楊叄一番粗糙的推理,雖然經過簡單,不過結果還是大差不差,這還真和靈佛寺有關。
簡單的思索了一番,楊叄決定去靈佛寺一探究竟,只是小金猴不太好處理,把他放在哪都不合適。
楊叄皺著眉頭,隨即想到了山靈的話,小金猴是氣運之子,你嗝屁他都不會嗝屁。
算了,帶著他一起去吧!
楊叄和小金猴悄悄溜到靈佛寺的牆根邊,還好這裡已經閉門多日,沒什麼香火,兩人也沒被發現。

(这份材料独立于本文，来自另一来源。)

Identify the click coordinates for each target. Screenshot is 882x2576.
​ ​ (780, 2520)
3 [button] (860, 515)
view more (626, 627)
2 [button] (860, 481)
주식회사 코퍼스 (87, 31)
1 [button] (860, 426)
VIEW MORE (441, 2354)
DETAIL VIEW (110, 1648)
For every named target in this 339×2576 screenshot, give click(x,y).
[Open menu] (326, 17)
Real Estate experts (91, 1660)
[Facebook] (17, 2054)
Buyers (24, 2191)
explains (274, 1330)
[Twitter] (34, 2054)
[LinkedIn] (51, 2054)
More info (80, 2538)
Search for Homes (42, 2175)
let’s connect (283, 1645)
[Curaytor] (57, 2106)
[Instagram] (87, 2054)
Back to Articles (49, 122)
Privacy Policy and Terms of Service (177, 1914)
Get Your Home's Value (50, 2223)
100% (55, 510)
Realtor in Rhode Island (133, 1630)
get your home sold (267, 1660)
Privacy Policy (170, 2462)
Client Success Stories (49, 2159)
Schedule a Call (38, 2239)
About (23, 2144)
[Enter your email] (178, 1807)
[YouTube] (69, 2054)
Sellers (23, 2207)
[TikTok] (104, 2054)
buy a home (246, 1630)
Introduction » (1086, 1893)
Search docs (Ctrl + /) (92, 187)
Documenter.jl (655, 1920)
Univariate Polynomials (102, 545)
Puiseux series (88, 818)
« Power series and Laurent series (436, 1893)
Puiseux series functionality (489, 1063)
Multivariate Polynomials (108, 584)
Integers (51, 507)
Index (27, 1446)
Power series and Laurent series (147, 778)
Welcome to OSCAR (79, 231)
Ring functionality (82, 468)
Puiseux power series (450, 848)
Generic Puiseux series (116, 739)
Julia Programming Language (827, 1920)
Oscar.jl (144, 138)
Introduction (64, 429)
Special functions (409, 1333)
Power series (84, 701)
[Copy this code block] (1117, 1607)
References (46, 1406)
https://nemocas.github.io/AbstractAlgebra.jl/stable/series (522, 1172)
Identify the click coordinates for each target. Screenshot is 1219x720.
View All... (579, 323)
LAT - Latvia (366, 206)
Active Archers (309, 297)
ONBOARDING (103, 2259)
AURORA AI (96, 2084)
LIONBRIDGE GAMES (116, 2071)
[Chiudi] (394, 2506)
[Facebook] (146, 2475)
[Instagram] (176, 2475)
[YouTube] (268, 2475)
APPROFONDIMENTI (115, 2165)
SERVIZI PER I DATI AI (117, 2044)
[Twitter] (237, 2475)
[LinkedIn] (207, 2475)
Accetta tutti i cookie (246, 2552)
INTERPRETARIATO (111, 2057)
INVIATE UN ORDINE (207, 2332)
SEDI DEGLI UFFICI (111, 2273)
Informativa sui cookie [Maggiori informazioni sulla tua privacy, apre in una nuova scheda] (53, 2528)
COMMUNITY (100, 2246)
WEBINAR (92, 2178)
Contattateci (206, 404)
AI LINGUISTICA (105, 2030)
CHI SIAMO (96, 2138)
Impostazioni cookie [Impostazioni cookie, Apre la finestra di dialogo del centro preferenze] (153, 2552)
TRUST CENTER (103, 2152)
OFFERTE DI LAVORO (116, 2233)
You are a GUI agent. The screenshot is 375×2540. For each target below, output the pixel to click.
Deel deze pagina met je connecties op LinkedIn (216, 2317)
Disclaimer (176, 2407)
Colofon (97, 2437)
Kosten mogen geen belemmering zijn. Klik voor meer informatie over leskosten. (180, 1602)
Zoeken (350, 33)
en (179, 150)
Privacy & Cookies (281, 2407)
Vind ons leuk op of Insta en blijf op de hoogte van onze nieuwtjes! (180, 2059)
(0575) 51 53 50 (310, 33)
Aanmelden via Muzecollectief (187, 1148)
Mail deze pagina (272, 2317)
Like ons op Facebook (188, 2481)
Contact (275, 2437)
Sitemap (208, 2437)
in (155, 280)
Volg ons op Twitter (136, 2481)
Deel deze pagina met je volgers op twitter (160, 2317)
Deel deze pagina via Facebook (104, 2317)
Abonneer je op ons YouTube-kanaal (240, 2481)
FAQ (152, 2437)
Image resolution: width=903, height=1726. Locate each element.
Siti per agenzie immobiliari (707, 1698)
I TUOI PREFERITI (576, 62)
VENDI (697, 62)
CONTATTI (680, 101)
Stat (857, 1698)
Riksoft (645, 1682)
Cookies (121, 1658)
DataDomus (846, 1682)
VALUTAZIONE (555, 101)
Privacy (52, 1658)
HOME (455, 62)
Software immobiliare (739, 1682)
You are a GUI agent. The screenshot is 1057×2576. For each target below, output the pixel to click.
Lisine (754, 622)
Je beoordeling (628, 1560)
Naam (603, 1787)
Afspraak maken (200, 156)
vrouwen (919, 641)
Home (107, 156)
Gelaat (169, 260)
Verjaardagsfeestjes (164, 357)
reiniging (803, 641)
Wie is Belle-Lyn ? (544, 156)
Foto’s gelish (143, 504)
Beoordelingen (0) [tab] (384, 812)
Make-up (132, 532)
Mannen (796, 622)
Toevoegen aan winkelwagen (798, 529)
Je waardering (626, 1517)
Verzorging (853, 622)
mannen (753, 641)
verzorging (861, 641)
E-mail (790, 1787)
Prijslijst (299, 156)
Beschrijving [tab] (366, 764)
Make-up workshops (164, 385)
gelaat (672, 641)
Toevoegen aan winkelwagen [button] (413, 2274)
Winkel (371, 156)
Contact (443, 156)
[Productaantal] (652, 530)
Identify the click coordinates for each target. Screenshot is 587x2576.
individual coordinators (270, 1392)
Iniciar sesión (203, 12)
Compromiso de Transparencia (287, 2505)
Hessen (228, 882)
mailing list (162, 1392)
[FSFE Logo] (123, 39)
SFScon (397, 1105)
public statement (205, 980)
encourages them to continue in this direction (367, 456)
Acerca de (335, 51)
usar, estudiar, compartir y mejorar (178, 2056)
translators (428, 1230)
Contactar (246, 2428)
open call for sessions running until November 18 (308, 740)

小金猴縱身一躍幾個攀爬就越過了圍牆,楊叄則要麻煩一起,只見楊叄打量了一下四周沒什麼人,後推幾步,猛然加速,衝刺起跳,越過圍牆。
一猴一鹿成功進到了這神秘的靈佛寺中了。
與牆外的蕭瑟淒涼有所不同,這靈佛寺裡面是一片綠意黯然,植物都快比人高了,就像是撒了金坷垃一樣,長得比花果山的植物還要好。
看著眼前鮮嫩的綠色枝條,楊叄忍不住起了生理反應,別誤會,他只是有些嘴饞了,楊叄咽了咽口水,終究還是抵不住誘惑,啃了一口枝條,頓時眼前一亮。